Two technical points were emphasized in this report. The first is the use of tapped and threaded locator abutments, which ensures complete retrievability and facilitates maintenance if the female abutment becomes broken or worn down [17]. The second point is the use of a duplicate working cast for processing the overdenture. Direct processing of acrylic resin on the actual bar may cause the resin to lock under the milled bar, increasing the risk of overdenture fracture or damage to the bar upon retrieval. Additionally, preserving the master cast serves as a permanent record for the patient, aiding future reference and maintenance [23].
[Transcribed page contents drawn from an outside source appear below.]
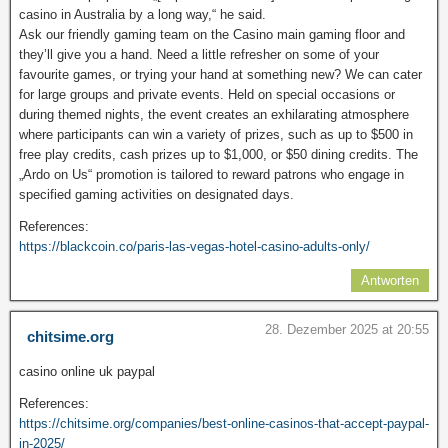
casino in Australia by a long way,“ he said.
Ask our friendly gaming team on the Casino main gaming floor and
they’ll give you a hand. Need a little refresher on some of your
favourite games, or trying your hand at something new? We can cater
for large groups and private events. Held on special occasions or
during themed nights, the event creates an exhilarating atmosphere
where participants can win a variety of prizes, such as up to $500 in
free play credits, cash prizes up to $1,000, or $50 dining credits. The
„Ardo on Us“ promotion is tailored to reward patrons who engage in
specified gaming activities on designated days.
References:
https://blackcoin.co/paris-las-vegas-hotel-casino-adults-only/
Antworten
28. Dezember 2025 at 20:55
chitsime.org
casino online uk paypal
References:
https://chitsime.org/companies/best-online-casinos-that-accept-paypal-
in-2025/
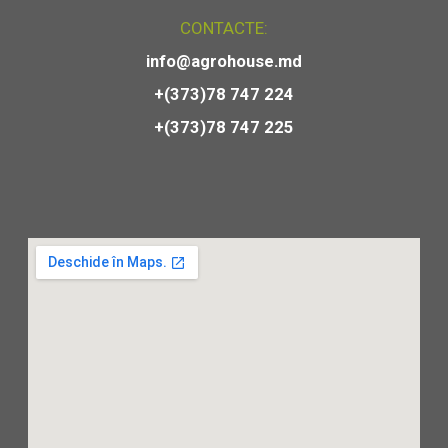
CONTACTE:
info@agrohouse.md
+(373)78 747 224
+(373)78 747 225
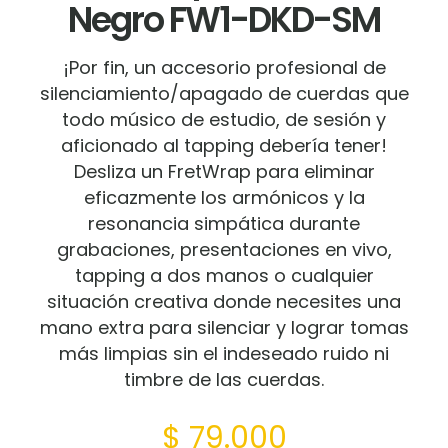
Negro FW1-DKD-SM
¡Por fin, un accesorio profesional de
silenciamiento/apagado de cuerdas que
todo músico de estudio, de sesión y
aficionado al tapping debería tener!
Desliza un FretWrap para eliminar
eficazmente los armónicos y la
resonancia simpática durante
grabaciones, presentaciones en vivo,
tapping a dos manos o cualquier
situación creativa donde necesites una
mano extra para silenciar y lograr tomas
más limpias sin el indeseado ruido ni
timbre de las cuerdas.
$
79.000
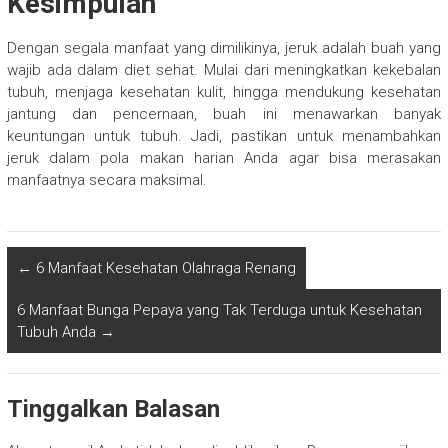
Kesimpulan
Dengan segala manfaat yang dimilikinya, jeruk adalah buah yang
wajib ada dalam diet sehat. Mulai dari meningkatkan kekebalan
tubuh, menjaga kesehatan kulit, hingga mendukung kesehatan
jantung dan pencernaan, buah ini menawarkan banyak
keuntungan untuk tubuh. Jadi, pastikan untuk menambahkan
jeruk dalam pola makan harian Anda agar bisa merasakan
manfaatnya secara maksimal.
←
6 Manfaat Kesehatan Olahraga Renang
6 Manfaat Bunga Pepaya yang Tak Terduga untuk Kesehatan
Tubuh Anda
→
Tinggalkan Balasan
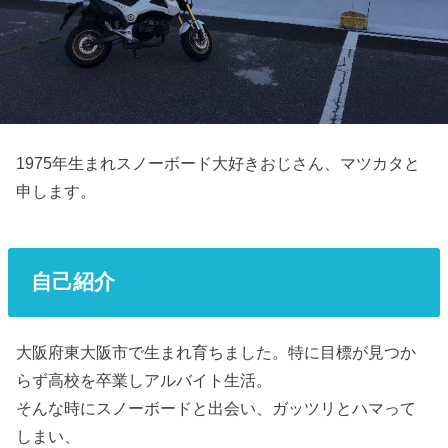
1975年生まれスノーボード大好きおじさん、マツカタと
申します。
自己紹介
大阪府東大阪市で生まれ育ちました。特に目標が見つか
らず高校を卒業しアルバイト生活。
そんな時にスノーボードと出会い、ガッツリとハマって
しまい、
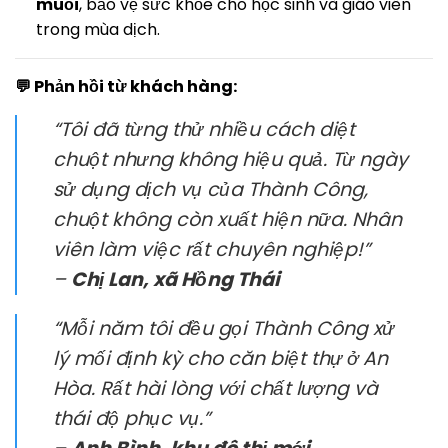
muỗi
, bảo vệ sức khỏe cho học sinh và giáo viên
trong mùa dịch.
💬 Phản hồi từ khách hàng:
“Tôi đã từng thử nhiều cách diệt
chuột nhưng không hiệu quả. Từ ngày
sử dụng dịch vụ của Thành Công,
chuột không còn xuất hiện nữa. Nhân
viên làm việc rất chuyên nghiệp!”
–
Chị Lan, xã Hồng Thái
“Mỗi năm tôi đều gọi Thành Công xử
lý mối định kỳ cho căn biệt thự ở An
Hòa. Rất hài lòng với chất lượng và
thái độ phục vụ.”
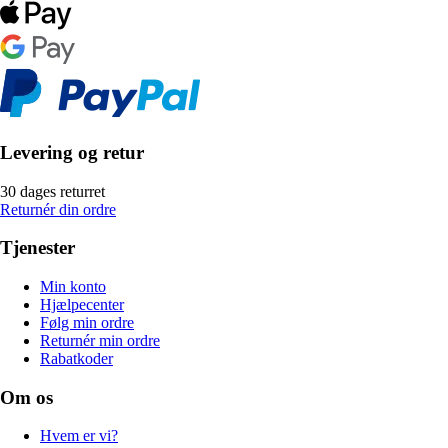
Levering og retur
30 dages returret
Returnér din ordre
Tjenester
Min konto
Hjælpecenter
Følg min ordre
Returnér min ordre
Rabatkoder
Om os
Hvem er vi?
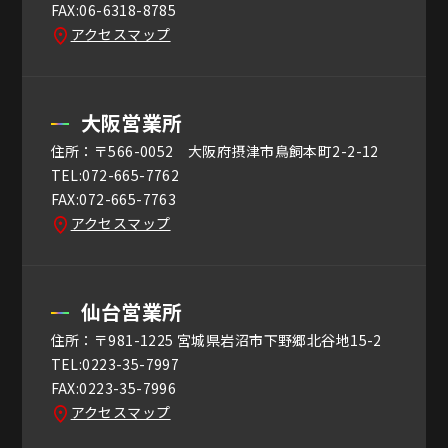
FAX:06-6318-8785
アクセスマップ
大阪営業所
住所：〒566-0052 大阪府摂津市鳥飼本町2-2-12
TEL:072-665-7762
FAX:072-665-7763
アクセスマップ
仙台営業所
住所：〒981-1225 宮城県岩沼市下野郷北谷地15-2
TEL:0223-35-7997
FAX:0223-35-7996
アクセスマップ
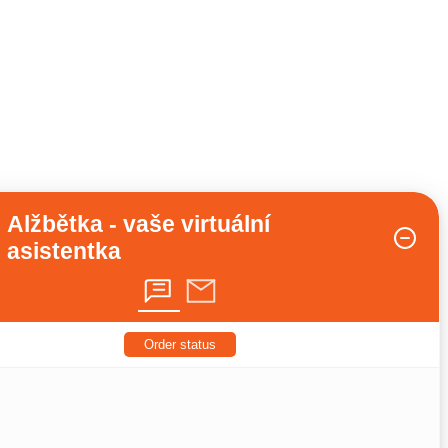
Alžbětka - vaše virtuální
asistentka
Order status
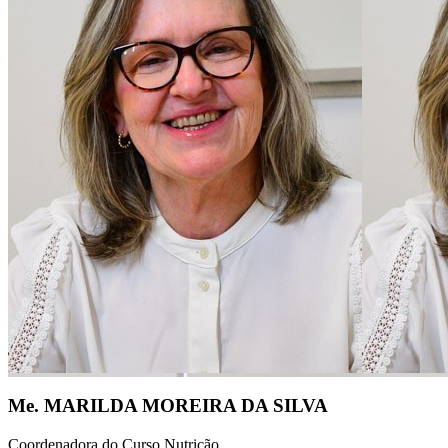
Me. MARILDA MOREIRA DA SILVA
Coordenadora do Curso Nutrição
There are several limitations of implant overdenture bars that must be considered. They are more complex and require advanced training for both the dentist and the laboratory technician. Additionally, they are more costly compared to solitary abutments. Implant bars also require greater vertical space, approximately 15 mm from the crestal bone to the occlusal plane, to allow for proper oral hygiene and sufficient thickness of the prosthetic material. Furthermore, they increase the lingual bulk of the prosthesis, which can encroach on tongue space. Finally, long-term maintenance is essential [24, 25].
CONCLUSION
The CAD/CAM implant overdenture bar with locator attachments is an effective treatment option for severely resorbed mandibular ridges. The custom-fabricated bar is precisely milled to create a flat horizontal surface that supports the denture, while the close adaptation of the denture base to the axial guiding planes provides enhanced lateral stability. Locator abutments offer reliable retention, and the drill-and-tap method used for attaching them ensures complete retrievability for maintenance. Processing the overdenture on a duplicate working cast facilitates easy prosthesis retrieval and preserves the master cast for future reference. Overall, the CAD/CAM implant overdenture bar with locator attachments is a practical solution to improve retention, support, and stability in complex cases.